U.S. House speaker unveils plan to advance stalled aid for Israel, Ukraine-Xinhua

U.S. House speaker unveils plan to advance stalled aid for Israel, Ukraine

Source: Xinhua| 2024-04-16 14:15:15|Editor:

WASHINGTON, April 15 (Xinhua) -- U.S. House Speaker Mike Johnson unveiled a plan Monday evening to advance U.S. foreign aid in his chamber by proposing four separate bills, among which two would address the aid for Israel and Ukraine, respectively.

According to the plan, which Johnson announced after huddling with the House GOP conference in a closed-door meeting, four individual bills will be presented on the House floor and voted separately as soon as this week.

One bill will provide funding for Israel, another will fund Ukraine's conflict with Russia, a third will support U.S. allies in the Indo-Pacific, and an unspecified fourth bill aims to "counter our adversaries and strengthen our national security," Johnson said in a post on X.

The announcement marked the first concrete indication that the House speaker would try to find a path forward after resisting for months a Senate-passed 95-billion-U.S.-dollar bill. This bill approved a sweeping supplemental budget request from President Joe Biden's administration, combining aid for Israel, Ukraine, and other allies.

"We won't be voting on the Senate supplemental in its current form, but we will vote on each of these measures separately in four different pieces," Johnson told reporters as he emerged from the meeting, adding that an amendment process will be allowed for the bills.

As far as timing is concerned, the Louisiana Republican said he expected the text of the bills to be finalized as soon as Tuesday. If that is the case, the floor vote could happen Friday at the earliest, Johnson said.

What was notably missed out in the four measures, though, was a policy overhaul to address what Republicans considered a crisis on the U.S. southern border. Resolving the broken immigration system was Johnson's main reason for delaying a vote on the Senate-approved bill.
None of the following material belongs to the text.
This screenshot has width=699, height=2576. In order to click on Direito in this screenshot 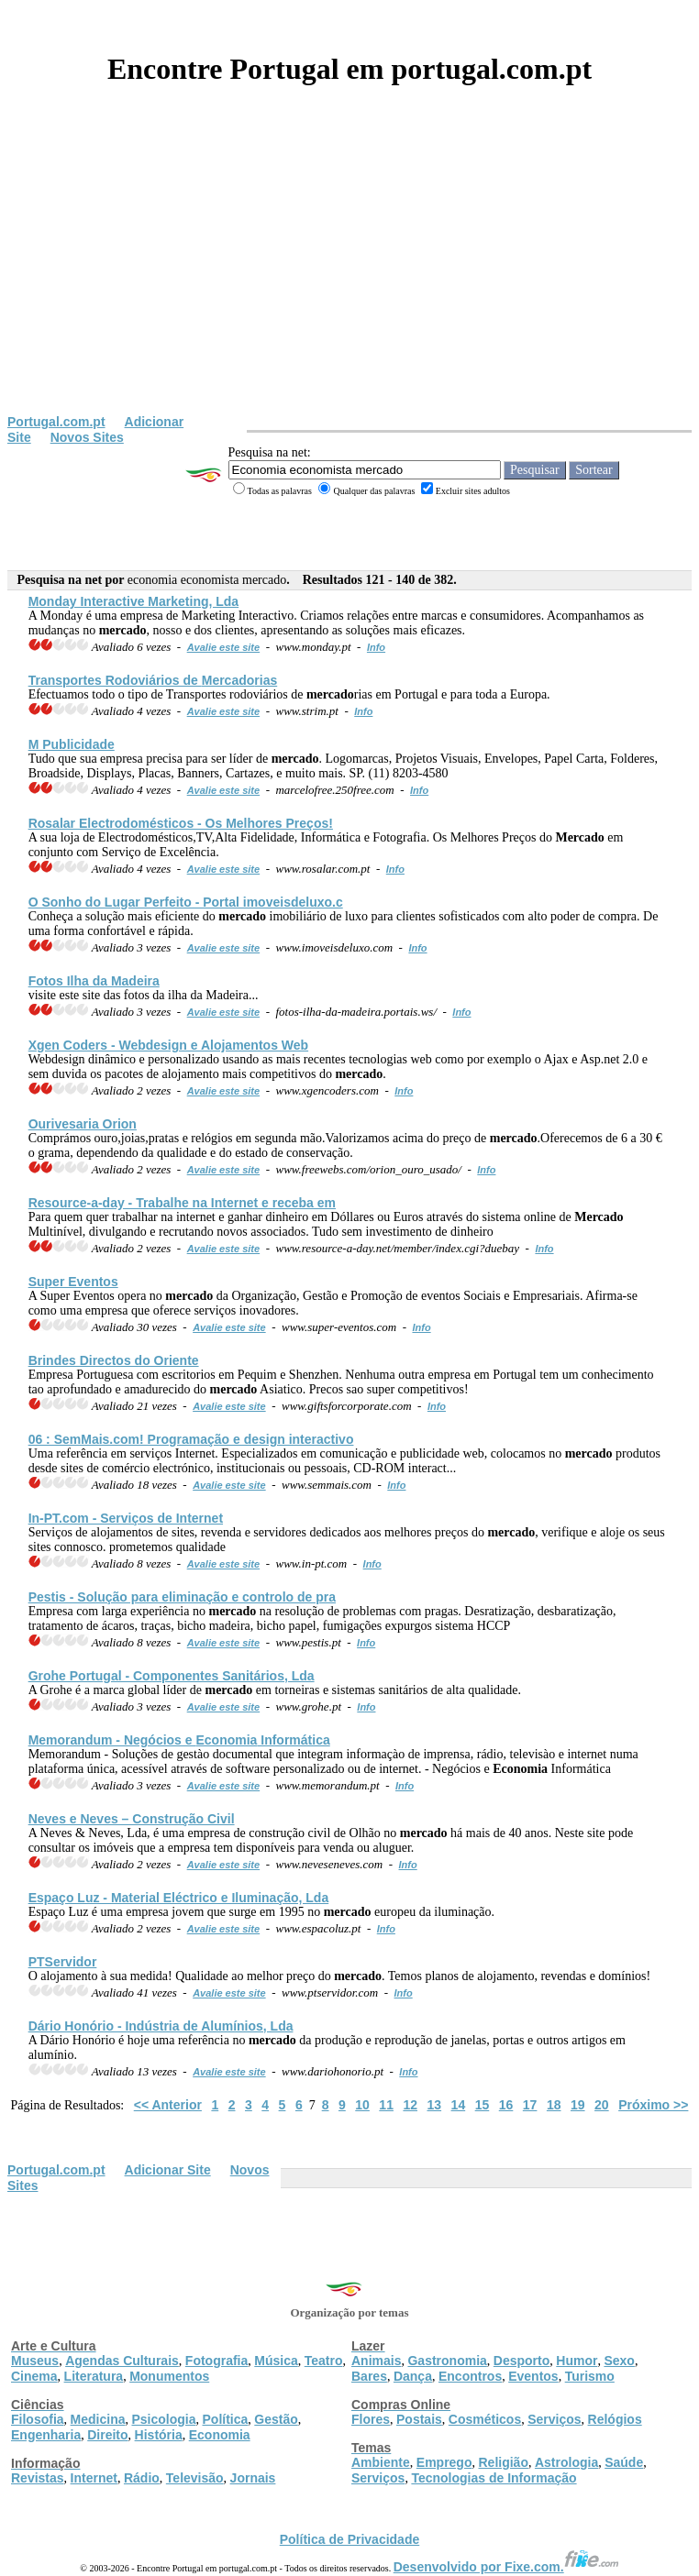, I will do `click(107, 2434)`.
Such a move is nothing short of a gamble for Johnson, not only because it would be nearly impossible for the four bills to pass with a simple majority, given the historically slim majority Republicans now hold in the chamber, but also because it could potentially result in the speaker being ousted by a vote called for by GOP congresswoman Marjorie Taylor Greene of Georgia. She threatened to deprive Johnson of his speakership should he allow any more money for Ukraine.

Greene said on Monday that she had not decided on when to trigger the process to vacate the speaker's seat. Nonetheless, she called Johnson's plan a "scam" and "another wrong direction."

"He's definitely not going to be speaker next Congress," Greene said, adding it was "to be determined" if he would even finish out this term.

Earlier in the day, the White House announced its opposition to a stand-alone bill from Republicans that provides aid only to Israel, doubling down on pressure for Johnson to pass the supplemental as it is.

"We are opposed to a stand-alone bill that would just work on Israel, as we've seen proposed. We would oppose a stand-alone bill, yes," National Security Council spokesman John Kirby told reporters at the White House's first briefing after Israel became the target of a large-scale retaliatory attack by Iran over the weekend.

"Time is not on anyone's side here in either case," Kirby said of Israel and Ukraine. "So (House Republicans) need to move quickly on this. And the best way to get that aid into the hands of the IDF (Israel Defense Forces) and into the hands of the Ukrainian soldiers is to pass that bipartisan bill that the Senate passed."

Johnson told reporters that he and his GOP colleagues discussed at the end of the meeting whether to merge the four bills into a single package and send it to the Senate. While the decision is yet to be made, the speaker said his "personal preference is to do it individually."